Rwandan girls kick ball – Women’s football for empowerment

On a scorching Sunday afternoon, 22 girls are engaged in a furious game of football on an arid mud field in Camp kigali. With each kick, the red dust rises in little clouds and the sweat pours easily from their young faces in the midday sun.

Monday, July 28, 2008
Girls playing soccer at Camp Kigali. (Courtesy Photo).

On a scorching Sunday afternoon, 22 girls are engaged in a furious game of football on an arid mud field in Camp kigali. With each kick, the red dust rises in little clouds and the sweat pours easily from their young faces in the midday sun.

The footwork is slick, the enthusiasm is evident, but for these two teams and for girls across Rwanda, football is becoming more than just a beautiful game.

Over the last 10 years, Felicité Rwemalika, founder of the Association of Kigali Women in Sports (AKWOS), has been attempting to use football as a tool to address women’s issues in the country.

"Before, women were not supposed to do sports,” she says.

Traditional Rwandan culture dictated that women were expected to sing and dance; and play games such as volleyball where only the hands are used, says Rwemalika.

A perception Rwemalika was set to change within a decade by initiating the football clubs for women; under the organization that was then called Association of Kigali Women in Football (AKWOF), she says.

"Many mothers did not want to send their daughters,” she says.

Not only did most people think football was a man’s game, they also looked down on girls who wore sports-wear, explained Rwemalika. But for girls who eventually came to the teams, the experience was exciting, she says.

Solange Umwizerwa, 25, has been playing football since primary school. Regularly discouraged by teachers who asked her to play games deemed more suitable for girls, Umwizerwa says she did not give up her dream.

Instead, she says she began to play on men’s teams. After she met Rwemalika, Umwizerwa became part of the Ruhengeri girls’ soccer team and played as a defender.

For Umwizerwa, football became more than just a leisure activity following the 1994 genocide when she lost her father. Learning to get along with her team mates was an important lesson for her, she says.

"When I play football, I must speak to everyone, accept everyone,” she says.

Football helped Umwizerwa deal with her trauma following the loss of her father, she says, adding that she gained new insights into her previously fixed ideas and thoughts. Through discussions with her teammates, she says she understood that everyone has something good to share.

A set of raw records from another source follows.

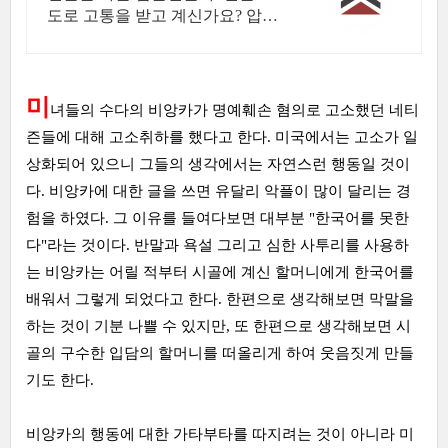
도로 고통을 받고 계신가요? 압도
적인 전문성.
미
녀들의 수다의 비앙카가 명예훼손 혐의로 고소했던 네티
즌들에 대해 고소취하를 했다고 한다. 미국에서는 고소가 일
상화되어 있으니 그들의 생각에서는 자연스런 행동일 것이
다. 비앙카에 대한 글을 쓰면 유달리 악플이 많이 달리는 경
험을 하였다. 그 이유를 들여다보면 대부분 "한국어를 못한
다"라는 것이다. 반말과 욕설 그리고 심한 사투리를 사용하
는 비앙카는 어릴 적부터 시골에 계신 할머니에게 한국어를
배워서 그렇게 되었다고 한다. 한편으로 생각해보면 막말을
하는 것이 기분 나쁠 수 있지만, 또 한편으로 생각해보면 시
골의 구수한 입담의 할머니를 떠올리게 하여 웃음짓게 만들
기도 한다.
비앙카의 행동에 대한 가타부타를 따지려는 것이 아니라 미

She also quickly realized that without unity, her team would never win and in this way she says she learned to forgive and move on.

"I played on teams with girls from all ethnic backgrounds,” she says. Unity and reconciliation is an important component of Rwemalika’s plan for football in Rwanda.

"After the war women felt shame and felt useless to society,” says Rwemalika, referring to the trauma many women faced following rape and other acts of violence.

"Football encourages them to come out and make friends.”

Sunday’s coach, Benjamin Zoubeir, echoed the sentiment and said his team was like a family and that spending time together playing football made it difficult to divide them even outside the field.

Following a day’s training, the girls sit down together, sometimes with counsellors, and discuss various issues. This includes many noisy discussions about HIV/AIDS, unity and reconciliation, gender rights and violence, says Umwizerwa.

From the time the first Kigali women’s football tournament was held in 2000, Rwemalika says all districts now have teams to represent them. She says she hopes every sector will soon be able to have girls play for local teams.

When AKWOS was established and teams began to be formed, Rwemalika says the beauty salon she owned collapsed as a result of using her money to run her teams.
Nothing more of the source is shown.